1) Justice Breyer has authored opinions explicitly overruling precedent:
* United States v. Hatter, 532 U.S. 557 (2001)
* Lapides v. Board of Regents, 535 U.S. 613 (2002)
2) On several other occasions he has helped form a majority to overrule precedent. E.g.:
* Atkins v. Virginia, 536 U.S. 304 (2002)
* Lawrence v. Texas, 539 U.S. 558 (2003)
* Crawford v. Washington, 541 U.S. 36 (2004)
* Roper v. Simmons, 125 S. Ct. 1183 (2005)
3) He has joined at least one dissent advocating overruling precedent:
* City of Boerne v. Flores, 521 U.S. 507 (1997) (O’Connor, J., joined by Breyer, J.)
4) He has joined a dissent indicating that he (and others) won’t hesitate to overrule the decision from which they are dissenting.
* Carhart v. Gonzales (2007) (“A decision so at odds with our jurisprudence should not have staying power.”) (Ginsburg, J., dissenting, joined by, inter alia, Breyer, J.)
5) Excerpts from Justice Breyer’s Judiciary Committee hearing:
“I think that the law itself provides ways of departing from past law. There are circumstances in which it is appropriate according to the law to depart from the prior decision. Those have been listed by the Supreme Court recently. You look to the earlier decision and you ask how wrong was that decision. You look to see the ways and the extent to which the law has changed in other related ways. You look to see the extent to which facts have changed. You look to see how much difficulty and trouble that old rule of law that seems badly reasoned has created as the courts have tried to apply it. And then, going the other way, you look to see the extent to which there has been reliance on that old past law.” (Hearing Tr. p. 234)

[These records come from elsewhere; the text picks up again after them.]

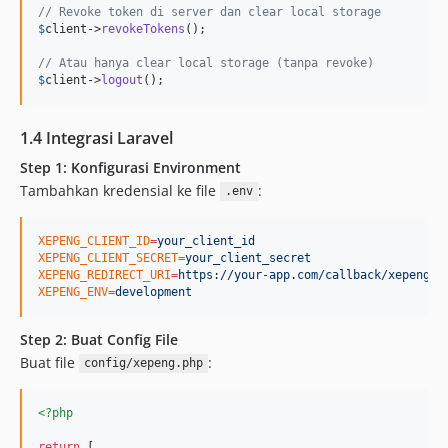
// Revoke token di server dan clear local storage
$
client
->
revokeTokens
();

// Atau hanya clear local storage (tanpa revoke)
$
client
->
logout
();
1.4 Integrasi Laravel
Step 1: Konfigurasi Environment
Tambahkan kredensial ke file
:
.env
XEPENG_CLIENT_ID
=
your_client_id
XEPENG_CLIENT_SECRET
=
your_client_secret
XEPENG_REDIRECT_URI
=
https://your-app.com/callback/xepeng
XEPENG_ENV
=
development
Step 2: Buat Config File
Buat file
:
config/xepeng.php
<?php
return
 [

“My view is that stare decisis is very important to the law. Obviously, you can’t have a legal system that doesn’t operate with a lot of weight given to stare decisis, because people build their lives, they build their lives on what they believe to be the law. And insofar as you begin to start overturning things, you upset the lives of men, women, children, people all over the country. So be careful, because people can adjust, and even when something is wrong, they can adjust to it. And once they have adjusted, be careful of fooling with their expectation. Now, that is the most general forum….
“When I become a little bit more specific, it seems to me that there are identifiable factors that are pretty well established. If you, as a judge, are thinking of overturning or voting to overturn a preexisting case, what you do is ask a number of fairly specific questions. How wrong do you think that prior precedent really was as a matter of law, that is, how badly reasoned was it?

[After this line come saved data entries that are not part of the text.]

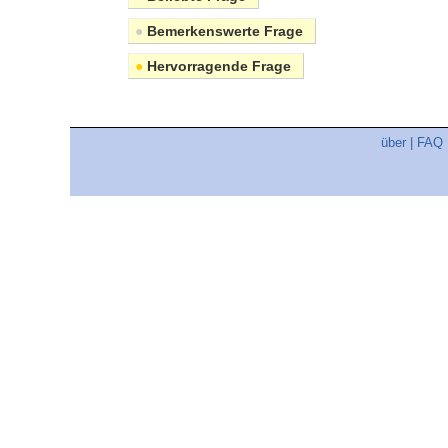
●
Bemerkenswerte Frage
●
Hervorragende Frage
über
|
FAQ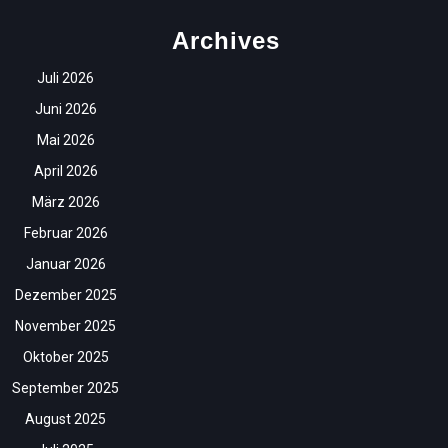
Archives
Juli 2026
Juni 2026
Mai 2026
April 2026
März 2026
Februar 2026
Januar 2026
Dezember 2025
November 2025
Oktober 2025
September 2025
August 2025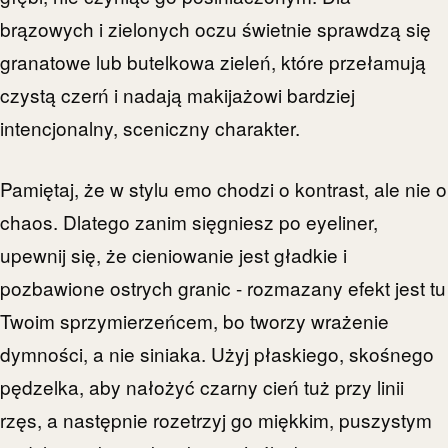
brązowych i zielonych oczu świetnie sprawdzą się
granatowe lub butelkowa zieleń, które przełamują
czystą czerń i nadają makijażowi bardziej
intencjonalny, sceniczny charakter.
Pamiętaj, że w stylu emo chodzi o kontrast, ale nie o
chaos. Dlatego zanim sięgniesz po eyeliner,
upewnij się, że cieniowanie jest gładkie i
pozbawione ostrych granic - rozmazany efekt jest tu
Twoim sprzymierzeńcem, bo tworzy wrażenie
dymności, a nie siniaka. Użyj płaskiego, skośnego
pędzelka, aby nałożyć czarny cień tuż przy linii
rzęs, a następnie rozetrzyj go miękkim, puszystym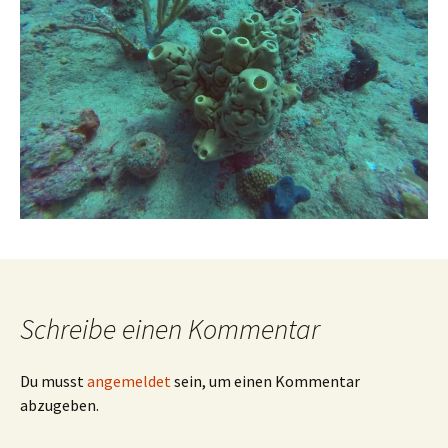
Schreibe einen Kommentar
Du musst
angemeldet
sein, um einen Kommentar
abzugeben.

You ask yourself how the law has changed since, all the adjacent laws, all the adjacent rules and regulations, does it no longer fit. You ask yourself how have the facts changed, has the world changed in very important ways. You ask yourself, insofar, irrespective of how wrong that prior decision was as a matter of reasoning, how has it worked out in practice, has it proved impossible or very difficult to administer, has it really confused matters. Finally, you look to the degree of reliance that people have had in their ordinary lives on that previous precedent.
“Those are the kinds of questions you ask. I think you ask those questions in relation to statutes. I think you ask those questions in relation to the Constitution. The real difference between the two areas is that Congress can correct a constitutional court, if it is a statutory question, but it can’t make a correction, if it is a constitutional matter. So be pretty careful.”
(Hearing Tr. p. 291)
The Judiciary Committe and American people deserve better than this clown show.